What is a token in the context of AI APIs?
A token is a chunk of text as the model processes it — roughly 4 characters or 0.75 words in English. Common words are usually one token; rarer or longer words may be two or three. Code, non-Latin scripts, and whitespace tokenise differently. Most API documentation links to a tokeniser tool so you can check exact counts for your inputs.
Why are output tokens more expensive than input tokens?
Generating output requires the model to run the full forward pass for every token it produces, one token at a time. Reading input requires only one forward pass for the entire prompt. Because output generation is more compute-intensive and slower, providers typically charge two to four times more per output token than per input token.
How do I find the per-token price for a specific model?
Check the pricing page of the API provider you are using. Prices change as providers optimise their infrastructure. For budgeting, use the current listed price and add a 10–20% buffer to account for price updates and model version changes over the budget period.
How much does 1 million tokens cost?
It depends entirely on the model and provider. Some models price input and output separately, so the total for 1 million prompt tokens can be very different from 1 million completion tokens. The safest approach is to enter the current per-1K or per-1M rates from the provider's pricing page and let the calculator scale the total for your request volume.
Should I enter prices per 1K tokens or per 1M tokens?
Use the calculator's per-1K inputs. If a provider publishes AI API pricing per 1 million tokens, divide that price by 1 000 before entering it. The page also shows the per-million equivalent beside the inputs so you can check that the converted rate still matches the provider's rate card.
How many words are in 1,000 tokens?
A common rough estimate is about 750 English words, but the exact ratio varies with punctuation, code, short words, and the model's tokeniser. Non-English text can compress differently. Treat any tokens-to-words conversion as a planning shortcut, not a precise count.
What is prompt or context caching?
Prompt caching lets a provider reuse repeated prompt prefixes instead of reprocessing the same long instructions every time. That can lower latency and cost when the same system prompt, examples, or documents are sent repeatedly. If caching applies to your workflow, enter the share of input tokens you expect to be cached and the cached-token discount for that provider.
How do retries and tool calls affect AI API cost?
Retries, failed validation runs, tool-call loops, and agentic workflows can increase billable requests beyond the neat usage number in a product plan. A 10% retry or tool overhead means the calculator budgets for 10% more input and output tokens than the base workload. That makes the estimate more realistic for production LLM applications.
How do I set a monthly budget for AI API usage?
Start with the maximum monthly amount you are willing to spend on inference for this feature, then compare the calculator's monthly spend, cost per request, and users supported within budget. If the workload exceeds the guardrail, test shorter outputs, better prompt caching, lower retry overhead, lower-cost model routing, or a lower request allowance before shipping the feature.

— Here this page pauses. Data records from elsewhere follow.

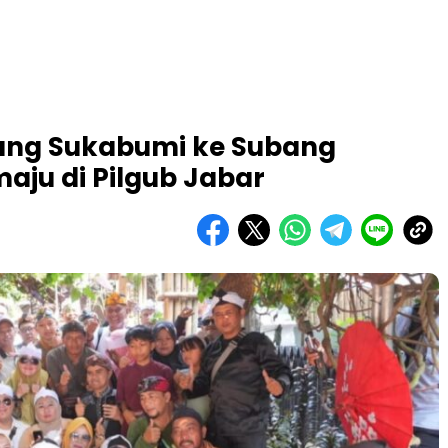
ng Sukabumi ke Subang
aju di Pilgub Jabar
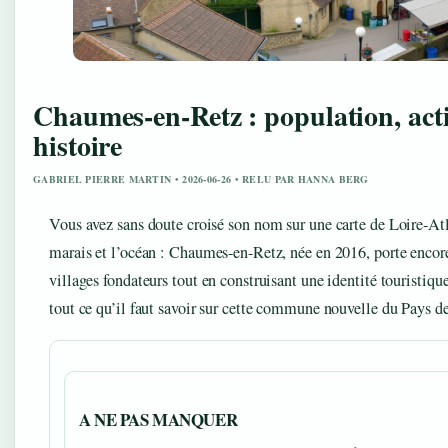
Chaumes-en-Retz : population, acti
histoire
GABRIEL PIERRE MARTIN • 2026-06-26 • RELU PAR HANNA BERG
Vous avez sans doute croisé son nom sur une carte de Loire-Atl
marais et l’océan : Chaumes-en-Retz, née en 2016, porte encor
villages fondateurs tout en construisant une identité touristique
tout ce qu’il faut savoir sur cette commune nouvelle du Pays d
A NE PAS MANQUER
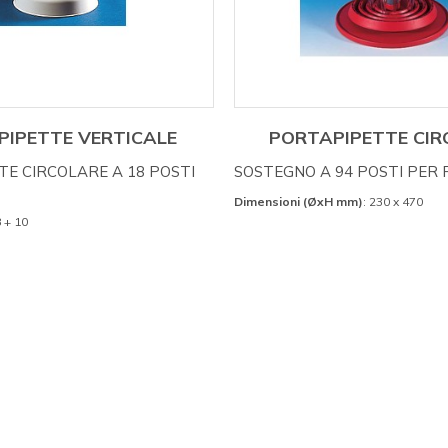
PIPETTE VERTICALE
PORTAPIPETTE CIR
E CIRCOLARE A 18 POSTI
SOSTEGNO A 94 POSTI PER 
Dimensioni (ØxH mm)
: 230 x 470
8 + 10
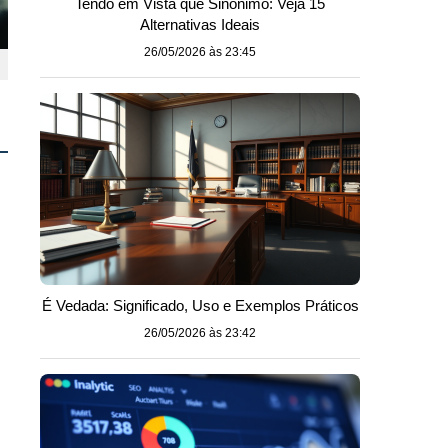
Tendo em Vista que Sinônimo: Veja 15
Alternativas Ideais
26/05/2026 às 23:45
É Vedada: Significado, Uso e Exemplos Práticos
26/05/2026 às 23:42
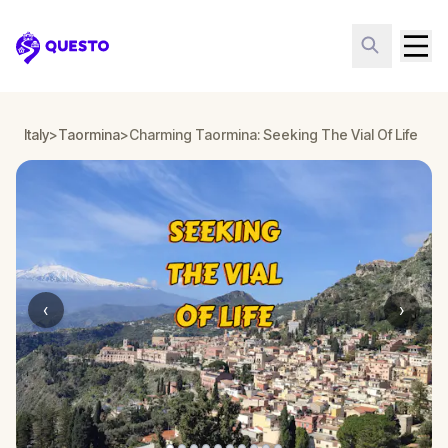
Questo
Italy
>
Taormina
>
Charming Taormina: Seeking The Vial Of Life
‹
›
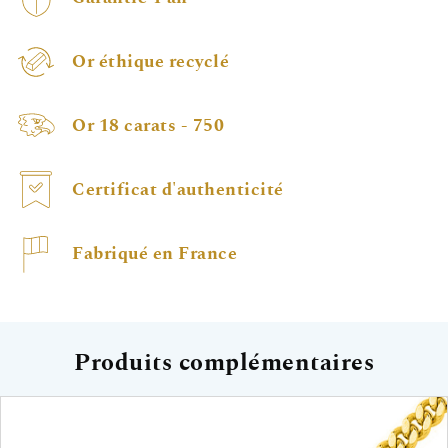
Or éthique recyclé
Or 18 carats - 750
Certificat d'authenticité
Fabriqué en France
Produits complémentaires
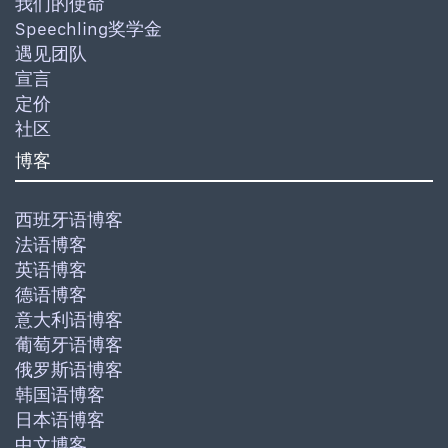
我们的使命
Speechling奖学金
遇见团队
宣言
定价
社区
博客
西班牙语博客
法语博客
英语博客
德语博客
意大利语博客
葡萄牙语博客
俄罗斯语博客
韩国语博客
日本语博客
中文博客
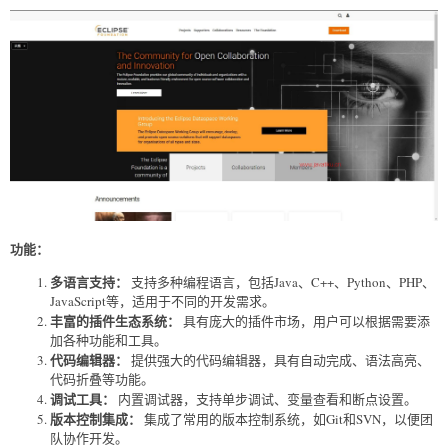
功能：
多语言支持：
支持多种编程语言，包括Java、C++、Python、PHP、
JavaScript等，适用于不同的开发需求。
丰富的插件生态系统：
具有庞大的插件市场，用户可以根据需要添
加各种功能和工具。
代码编辑器：
提供强大的代码编辑器，具有自动完成、语法高亮、
代码折叠等功能。
调试工具：
内置调试器，支持单步调试、变量查看和断点设置。
版本控制集成：
集成了常用的版本控制系统，如Git和SVN，以便团
队协作开发。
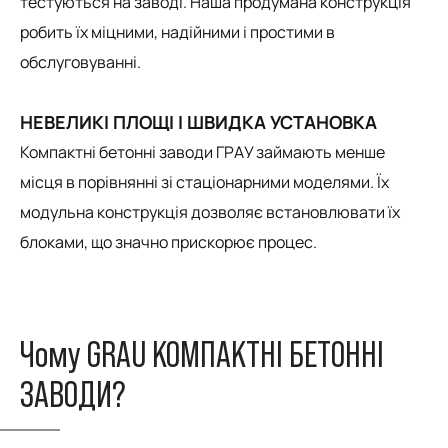
тестуються на заводі. Наша продумана конструкція
робить їх міцними, надійними і простими в
обслуговуванні.
НЕВЕЛИКІ ПЛОЩІ І ШВИДКА УСТАНОВКА
Компактні бетонні заводи ГРАУ займають менше
місця в порівнянні зі стаціонарними моделями. Їх
модульна конструкція дозволяє встановлювати їх
блоками, що значно прискорює процес.
Чому GRAU КОМПАКТНІ БЕТОННІ
ЗАВОДИ?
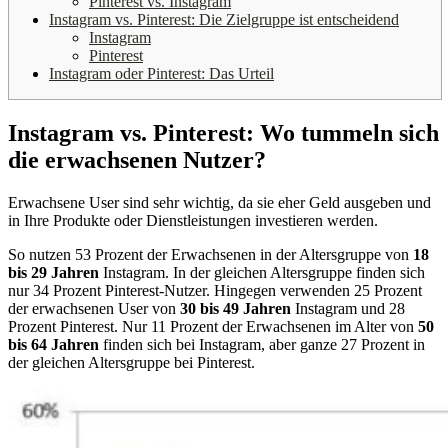
Pinterest vs. Instagram
Instagram vs. Pinterest: Die Zielgruppe ist entscheidend
Instagram
Pinterest
Instagram oder Pinterest: Das Urteil
Instagram vs. Pinterest: Wo tummeln sich
die erwachsenen Nutzer?
Erwachsene User sind sehr wichtig, da sie eher Geld ausgeben und
in Ihre Produkte oder Dienstleistungen investieren werden.
So nutzen 53 Prozent der Erwachsenen in der Altersgruppe von
18
bis 29 Jahren
Instagram. In der gleichen Altersgruppe finden sich
nur 34 Prozent Pinterest-Nutzer. Hingegen verwenden 25 Prozent
der erwachsenen User von
30 bis 49 Jahren
Instagram und 28
Prozent Pinterest. Nur 11 Prozent der Erwachsenen im Alter von
50
bis 64 Jahren
finden sich bei Instagram, aber ganze 27 Prozent in
der gleichen Altersgruppe bei Pinterest.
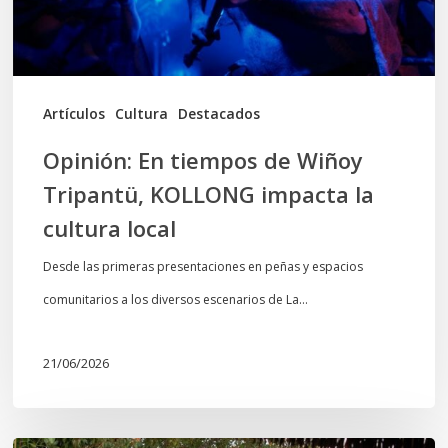
KOLLONG
impacta
la
cultura
Artículos
Cultura
Destacados
local
Opinión: En tiempos de Wiñoy
Tripantü, KOLLONG impacta la
cultura local
Desde las primeras presentaciones en peñas y espacios
comunitarios a los diversos escenarios de La…
21/06/2026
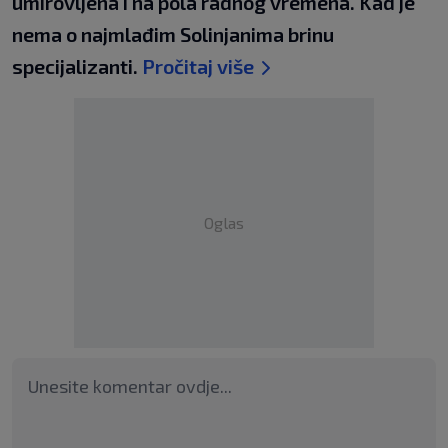
umirovljena i na pola radnog vremena. Kad je
nema o najmlađim Solinjanima brinu
specijalizanti.
Pročitaj više
Oglas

How do I compare two LLM models fairly?
Keep the workload assumptions identical, then change only the input price, output price, token lengths, and caching assumptions that differ by model. Compare total monthly spend, cost per request, cost per user, and output share of spend. If one model needs longer prompts or more retries to reach the same quality, include those extra tokens before deciding it is cheaper.
Why might my real bill differ from the estimate?
Real bills change with retries, tool calls, cached tokens, long-context premiums, batch discounts, provider-side updates, and model routing choices. The calculator is accurate for the assumptions you enter, but it does not see your provider logs or account-specific discounts. Use it as a planning estimate, then reconcile it against actual usage reports.
Does this include vector DB or hosting costs?
No. This calculator focuses on token spend only. If your product also uses embeddings, vector search, file storage, queueing, hosting, or observability tools, add those outside the token estimate so you can see the full unit economics of the system.
When should I use a smaller model instead?
Use a smaller model when the task does not need frontier-level reasoning, tool use, or long-context capability. Simple drafting, classification, extraction, and routing tasks often work well on cheaper models. A smaller model can lower both input and output spend, which matters most when request volume is high.
How often do LLM prices change?
Providers update prices periodically, and the cheapest model today may not stay the cheapest model next month. For budgeting, check the official pricing page regularly and refresh your assumptions whenever you switch models or notice an announcement about a new rate card.